## TASK DETAILS
Give every line from the entries that contains "Sailor".

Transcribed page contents

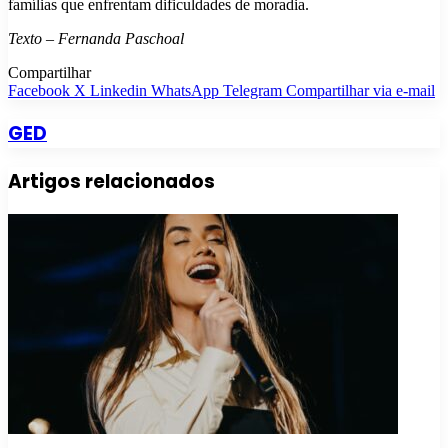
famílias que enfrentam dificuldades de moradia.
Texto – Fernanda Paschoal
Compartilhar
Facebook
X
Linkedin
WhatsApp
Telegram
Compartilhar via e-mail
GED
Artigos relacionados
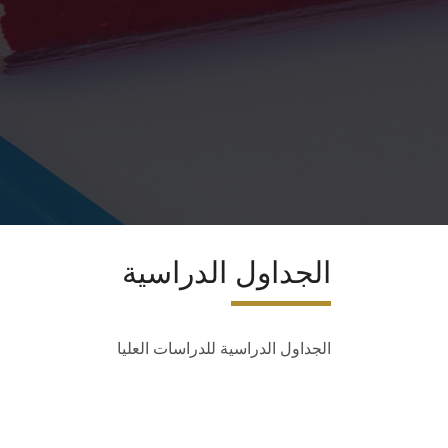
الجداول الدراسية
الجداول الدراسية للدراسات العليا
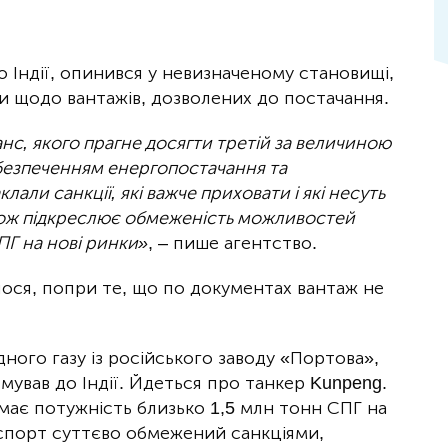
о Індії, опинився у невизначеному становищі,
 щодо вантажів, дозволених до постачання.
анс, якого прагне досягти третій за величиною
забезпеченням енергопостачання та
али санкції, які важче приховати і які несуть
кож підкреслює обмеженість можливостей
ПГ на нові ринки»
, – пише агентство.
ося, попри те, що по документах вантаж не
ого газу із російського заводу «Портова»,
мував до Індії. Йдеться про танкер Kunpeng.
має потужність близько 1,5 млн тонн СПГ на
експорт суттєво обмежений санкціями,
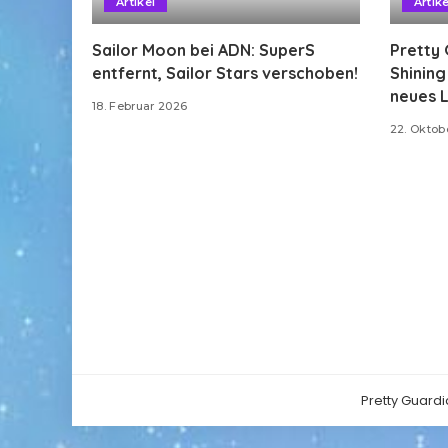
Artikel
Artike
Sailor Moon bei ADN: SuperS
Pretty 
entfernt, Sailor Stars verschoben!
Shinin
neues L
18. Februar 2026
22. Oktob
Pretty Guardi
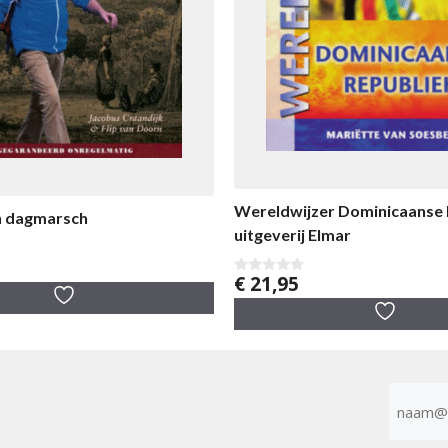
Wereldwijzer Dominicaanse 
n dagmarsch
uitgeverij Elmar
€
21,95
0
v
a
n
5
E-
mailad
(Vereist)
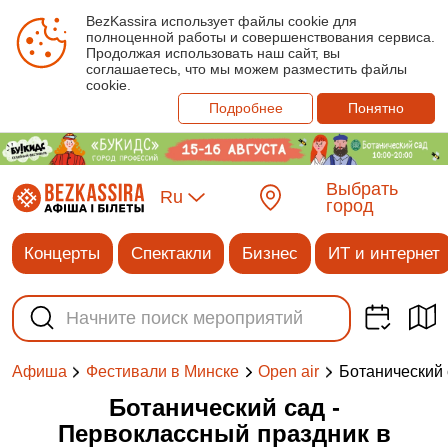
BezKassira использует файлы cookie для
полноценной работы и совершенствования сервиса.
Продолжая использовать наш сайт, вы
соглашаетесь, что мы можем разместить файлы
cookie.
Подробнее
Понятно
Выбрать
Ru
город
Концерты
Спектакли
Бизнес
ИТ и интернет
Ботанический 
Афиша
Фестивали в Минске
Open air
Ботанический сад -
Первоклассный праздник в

## RESPONSE
Sailor Moon bei ADN: SuperS
entfernt, Sailor Stars verschoben!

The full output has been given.